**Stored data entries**
"""

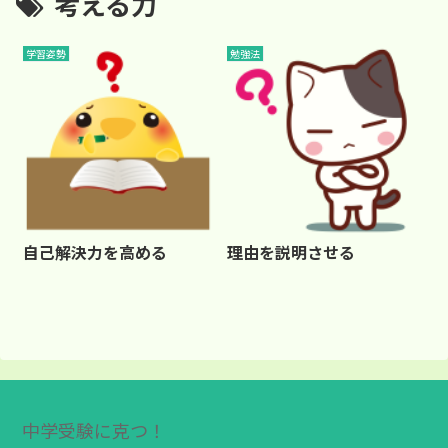
考える力
学習姿勢
勉強法
自己解決力を高める
理由を説明させる
中学受験に克つ！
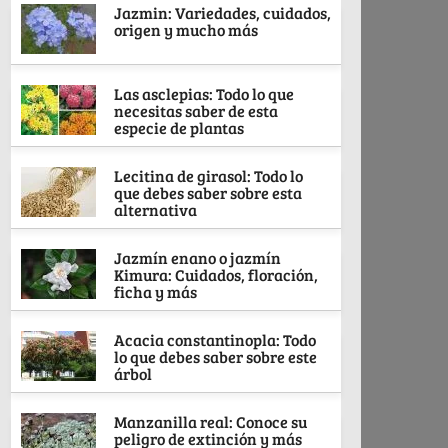
Jazmin: Variedades, cuidados,
origen y mucho más
Las asclepias: Todo lo que
necesitas saber de esta
especie de plantas
Lecitina de girasol: Todo lo
que debes saber sobre esta
alternativa
Jazmín enano o jazmín
Kimura: Cuidados, floración,
ficha y más
Acacia constantinopla: Todo
lo que debes saber sobre este
árbol
Manzanilla real: Conoce su
peligro de extinción y más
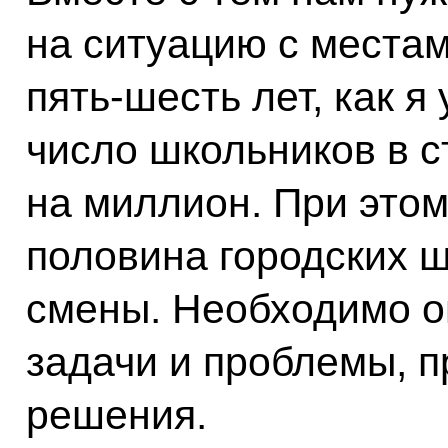
на ситуацию с места
пять-шесть лет, как я
число школьников в с
на миллион. При этом
половина городских ш
смены. Необходимо о
задачи и проблемы, 
решения.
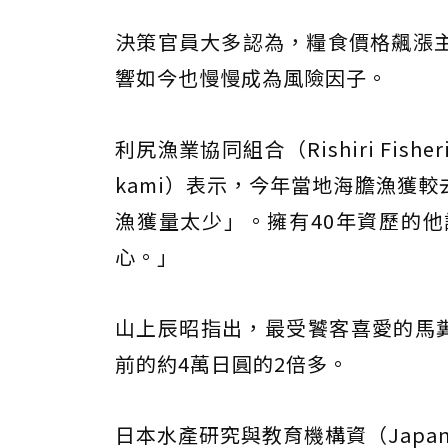
決策官員大多認為，糧食價格飆漲
響如今也慢慢成為風險因子。
利尻漁業協同組合（Rishiri Fisher
kami）表示，今年當地海膽漁獲
漁獲量太少」。擁有40年資歷的
心。」
山上辰昭指出，最受饕客喜愛的馬糞
前的約4萬日圓的2倍多。
日本水產研究與教育機構資（Japan Fish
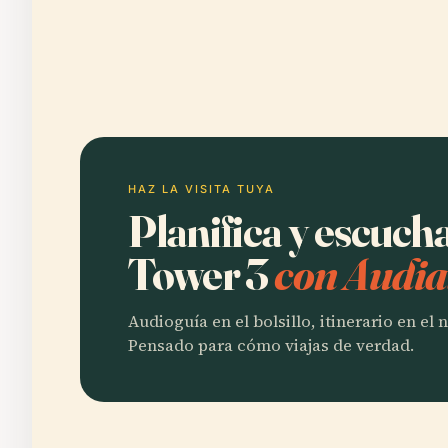
HAZ LA VISITA TUYA
Planifica y escuch
Tower 3
con Audia
Audioguía en el bolsillo, itinerario en el
Pensado para cómo viajas de verdad.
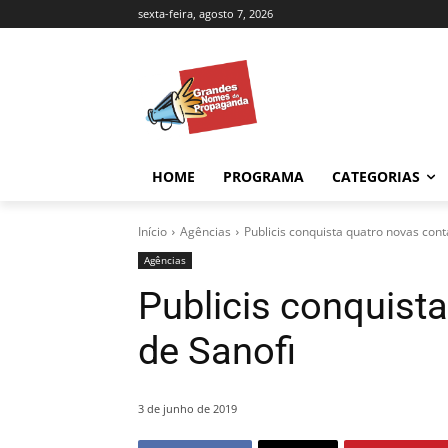
sexta-feira, agosto 7, 2026
HOME
PROGRAMA
CATEGORIAS
Início
Agências
Publicis conquista quatro novas cont
Agências
Publicis conquist
de Sanofi
3 de junho de 2019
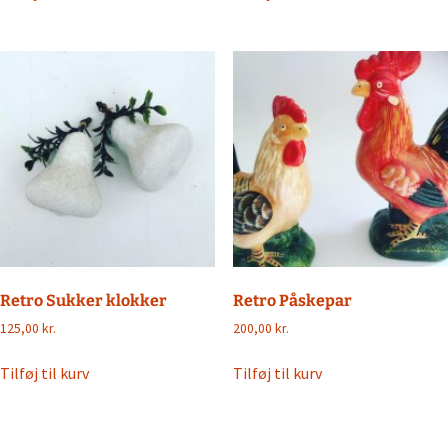
Retro Sukker klokker
Retro Påskepar
125,00
kr.
200,00
kr.
Tilføj til kurv
Tilføj til kurv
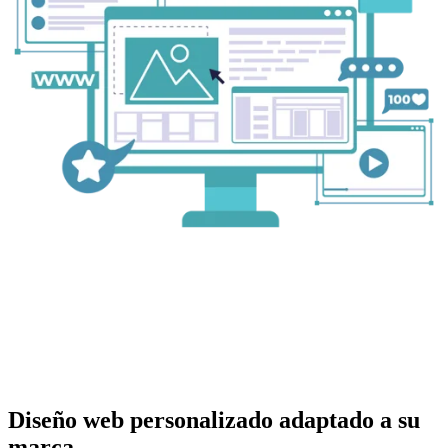
Diseño web personalizado adaptado a su
marca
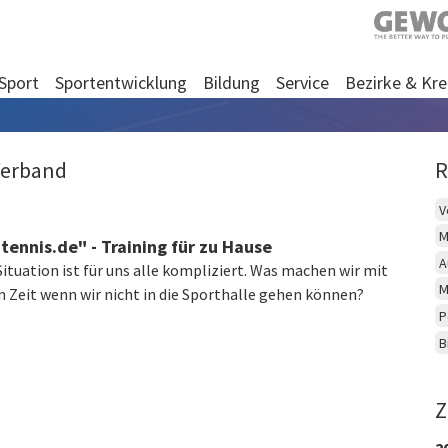
Sport
Sportentwicklung
Bildung
Service
Bezirke & Kre
Verband
R
V
M
tennis.de" - Training für zu Hause
A
Situation ist für uns alle kompliziert. Was machen wir mit
M
n Zeit wenn wir nicht in die Sporthalle gehen können?
P
B
Z
2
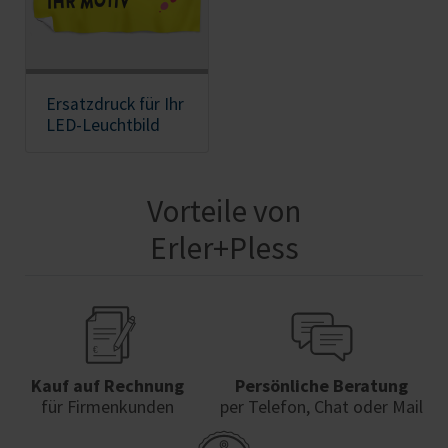
Ersatzdruck für Ihr
LED-Leuchtbild
Vorteile von
Erler+Pless
Kauf auf Rechnung
Persönliche Beratung
für Firmenkunden
per Telefon, Chat oder Mail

"""

**Exercise aim**
Output the records exactly, please. The pictures are not part of the copy.

**Problem solution**
考える力
学習姿勢
勉強法
自己解決力を高める
理由を説明させる
中学受験に克つ！
Jazmin: Variedades, cuidados,
origen y mucho más
Las asclepias: Todo lo que
necesitas saber de esta
especie de plantas
Lecitina de girasol: Todo lo
que debes saber sobre esta
alternativa
Jazmín enano o jazmín
Kimura: Cuidados, floración,
ficha y más
Acacia constantinopla: Todo
lo que debes saber sobre este
árbol
Manzanilla real: Conoce su
peligro de extinción y más
на ситуацию с места
пять-шесть лет, как я
число школьников в с
на миллион. При этом
половина городских ш
смены. Необходимо о
задачи и проблемы, 
решения.
決策官員大多認為，糧食價格飆漲
響如今也慢慢成為風險因子。
利尻漁業協同組合（Rishiri Fisher
kami）表示，今年當地海膽漁獲
漁獲量太少」。擁有40年資歷的
心。」
山上辰昭指出，最受饕客喜愛的馬糞
前的約4萬日圓的2倍多。
日本水產研究與教育機構資（Japan Fish
HAZ LA VISITA TUYA
Planifica y escuch
Tower 3
con Audia
Audioguía en el bolsillo, itinerario en el
Pensado para cómo viajas de verdad.
sexta-feira, agosto 7, 2026
HOME
PROGRAMA
CATEGORIAS
Início
Agências
Publicis conquista quatro novas cont
Agências
Publicis conquist
de Sanofi
3 de junho de 2019
Retro Sukker klokker
Retro Påskepar
125,00
kr.
200,00
kr.
Tilføj til kurv
Tilføj til kurv
Diseño web personalizado adaptado a su
marca
Sport
Sportentwicklung
Bildung
Service
Bezirke & Kre
Verband
R
V
M
tennis.de" - Training für zu Hause
A
Situation ist für uns alle kompliziert. Was machen wir mit
M
n Zeit wenn wir nicht in die Sporthalle gehen können?
P
B
Z
2
Ersatzdruck für Ihr
LED-Leuchtbild
Vorteile von
Erler+Pless
Kauf auf Rechnung
Persönliche Beratung
für Firmenkunden
per Telefon, Chat oder Mail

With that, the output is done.